About this task ::
Each record is to be printed again exactly, though not its pictures.

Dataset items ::
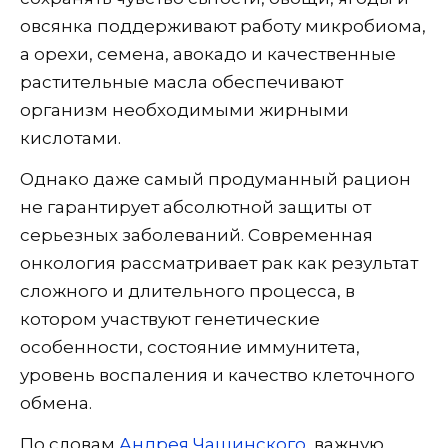
овсянка поддерживают работу микробиома,
а орехи, семена, авокадо и качественные
растительные масла обеспечивают
организм необходимыми жирными
кислотами.
Однако даже самый продуманный рацион
не гарантирует абсолютной защиты от
серьезных заболеваний. Современная
онкология рассматривает рак как результат
сложного и длительного процесса, в
котором участвуют генетические
особенности, состояние иммунитета,
уровень воспаления и качество клеточного
обмена.
По словам
Андрея Чашинского
, важную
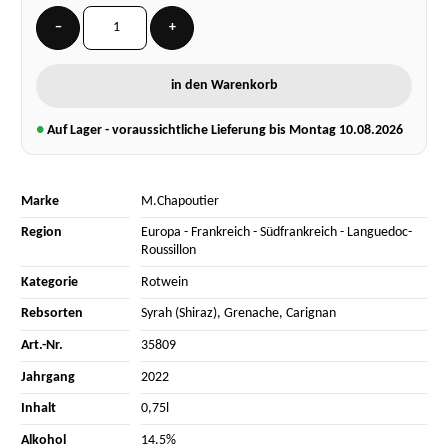
−
+
in den Warenkorb
●
Auf Lager - voraussichtliche Lieferung bis Montag
10.08.2026
Marke
M.Chapoutier
Region
Europa
-
Frankreich
-
Südfrankreich
-
Languedoc-
Roussillon
Kategorie
Rotwein
Rebsorten
Syrah (Shiraz)
,
Grenache
,
Carignan
Art.-Nr.
35809
Jahrgang
2022
Inhalt
0,75l
Alkohol
14.5%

Response for this exercise ::
овсянка поддерживают работу микробиома,
а орехи, семена, авокадо и качественные
растительные масла обеспечивают
организм необходимыми жирными
кислотами.
Однако даже самый продуманный рацион
не гарантирует абсолютной защиты от
серьезных заболеваний. Современная
онкология рассматривает рак как результат
сложного и длительного процесса, в
котором участвуют генетические
особенности, состояние иммунитета,
уровень воспаления и качество клеточного
обмена.
По словам
Андрея Чашинского
, важную
−
+
in den Warenkorb
●
Auf Lager - voraussichtliche Lieferung bis Montag
10.08.2026
Marke
M.Chapoutier
Region
Europa
-
Frankreich
-
Südfrankreich
-
Languedoc-
Roussillon
Kategorie
Rotwein
Rebsorten
Syrah (Shiraz)
,
Grenache
,
Carignan
Art.-Nr.
35809
Jahrgang
2022
Inhalt
0,75l
Alkohol
14.5%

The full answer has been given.